Regular brushing and flossing removes food particles that may be stuck between teeth or within dental appliances such as braces or dentures. If those particles are not removed, they may rot and cause bacterial growth, which emits a foul odor. Buildup of plaque in the mouth can also cause bad breath if not regularly cleaned. Mouth and tooth conditions such as cavities, gum diseases or impacted teeth that can be prevented with consistent attention may exhibit in the form of bad breath in addition to swelling, bleeding, receding gums, or other symptoms. Tobacco use also causes bad breath through residual smoke particles and other chemicals in the mouth and lungs, which can also lead to oral cancer.

Dry Mouth

Also known as Xerostomia, dry mouth causes bad breath due to the mouth’s insufficient saliva production. Saliva is an important tool the body uses to wash away food and germs as well as dead cells from the tongue, gums and cheeks. If these cells are not removed, they may begin to decompose and produce bad breath odors. Dry mouth can be caused by salivary gland problems, connective tissues disorders and medications (antidepressants, diuretics, or aspirin). Morning breath is also a result of dry mouth as the body ceases almost all saliva production when you are asleep. Limit caffeine intake and cease the use of mouth washes with alcohol if you have dry mouth. Consult your dentist for additional info.

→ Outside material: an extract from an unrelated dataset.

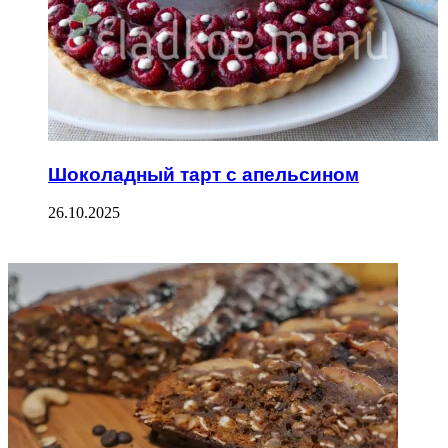
Шоколадный тарт с апельсином
26.10.2025
ФОТОГАЛЕРЕЯ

Certain foods, which include garlic, onion, alcohol, some fish, and spicy foods may cause bad breath. However, this can also happen as a result of remaining food particles in the mouth after eating. Simply brushing or flossing will not always be able to remove these odors, because the oils from these foods have been absorbed into the bloodstream and are being expelled by the lungs three or four hours later. However, this is temporary and not a cause for medical concern. People on a low-carb diet or diabetics may also experience what is known as ketone-breath. This is a fruity acetone-like smell that is caused by the burning of stored fat.

Infections and Illness

In addition to mouth diseases which result from poor dental hygiene, infections or diseases elsewhere in the body may also manifest themselves in the form of bad breath. Diabetes is characterized by a fruity smell, while kidney problems usually produce a fishy odor. Liver disease may cause bad breath as toxins from this organ are excreted by the lungs. Respiratory tract infections, chronic sinusitis, bronchitis, pneumonia, and acid reflux disease can also cause bad breath.

Temporary bad breath can be diminished by brushing, flossing, rinsing with mouthwash or chewing sugar-free gum after meals. If you are experiencing persistent bad breath, consult your dentist and doctor for proper treatment. Bad breath can indicate improper oral hygiene or other serious ailments that should not be ignored.